War on Terrorism Doomed to Failure?

Patrick Seale in Al-Hayat (Nov 17, 2006) notes that Dr Louise Richardson, in a recent book, What Terrorists Want: Understanding the Enemy, Containing the Threat, has written what many others of us have been saying - shouting into the wind - for some time: "'The declaration of a global war on terrorism has been a terrible mistake and is doomed to failure.'" The difference now is that this desperate assertion is finally getting a hearing. Seale points out that finally there is now a discussion in the decision making circles about the condition of the world after six years of Bush II's foreign policy. At least now the nature of the situation can be discussed, now that no one is claiming that the "liberal media" have exaggerated the problem. Seale also quotes George Soros: "The war on terror cannot be won." Rather, "an endless war against an unseen enemy is doing great damage to our power and prestige abroad and to our open society at home. It has led to a dangerous extension of executive powers; it has tarnished our adherence to universal human rights; it has inhibited the critical process that is at the heart of an open society; and it has cost a lot of money."
What to do about so great a disaster is, finally, the new question. U.S. Army Gen. John Abizaid, commander of US forces in the Middle East, says he has the answer: the solution is to fight it out in Iraq. This he declared in congressional committees last Wednesday. But at the same time he rejected calls to either boost U.S. troop levels to quell the violence or to start a phased withdrawal from Iraq.

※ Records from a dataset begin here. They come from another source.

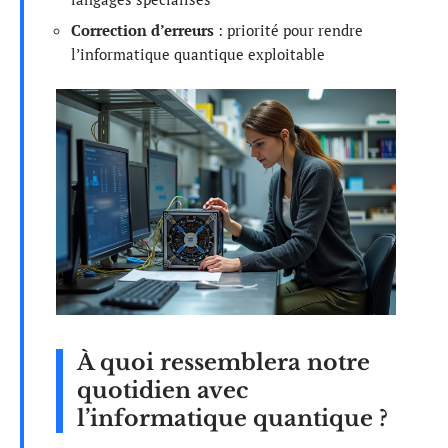
Correction d’erreurs
: priorité pour rendre
l’informatique quantique exploitable
À quoi ressemblera notre
quotidien avec
l’informatique quantique ?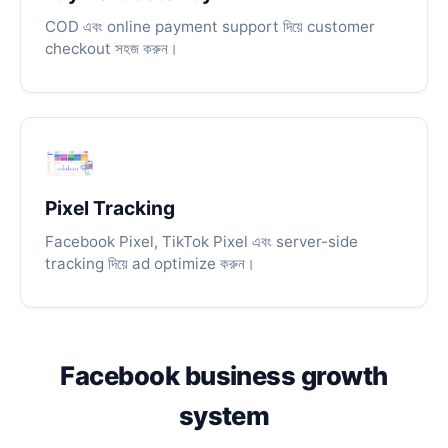
COD এবং online payment support দিয়ে customer
checkout সহজ করুন।
Pixel Tracking
Facebook Pixel, TikTok Pixel এবং server-side
tracking দিয়ে ad optimize করুন।
Facebook business growth
system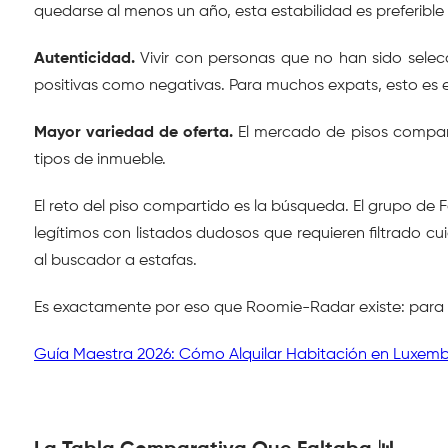
quedarse al menos un año, esta estabilidad es preferible 
Autenticidad.
 Vivir con personas que no han sido sel
positivas como negativas. Para muchos expats, esto es
Mayor variedad de oferta.
 El mercado de pisos compar
tipos de inmueble.
El reto del piso compartido es la búsqueda. El grupo de
legítimos con listados dudosos que requieren filtrado 
al buscador a estafas.
Es exactamente por eso que Roomie-Radar existe: para qu
Guía Maestra 2026: Cómo Alquilar Habitación en Luxemburg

And in a speech last Friday he said that if the world does not find a way to stem the rise of Islamic militancy, it will face a third world war.
Dangerous as the situation is, as he presents it, he doesn't want to increase the level of US commitment to Iraq. That seems like more of the same: On the one hand our leaders tell us that the situation is desperate; on the other hand they don't want to make the kind of commitment that would be necessary to deal with a situation so desperate that it could lead to world war III. Given such doublemindedness, what hope is there that a serious commitment will be made to address the ever worsening situation in the Middle East and Central Asia?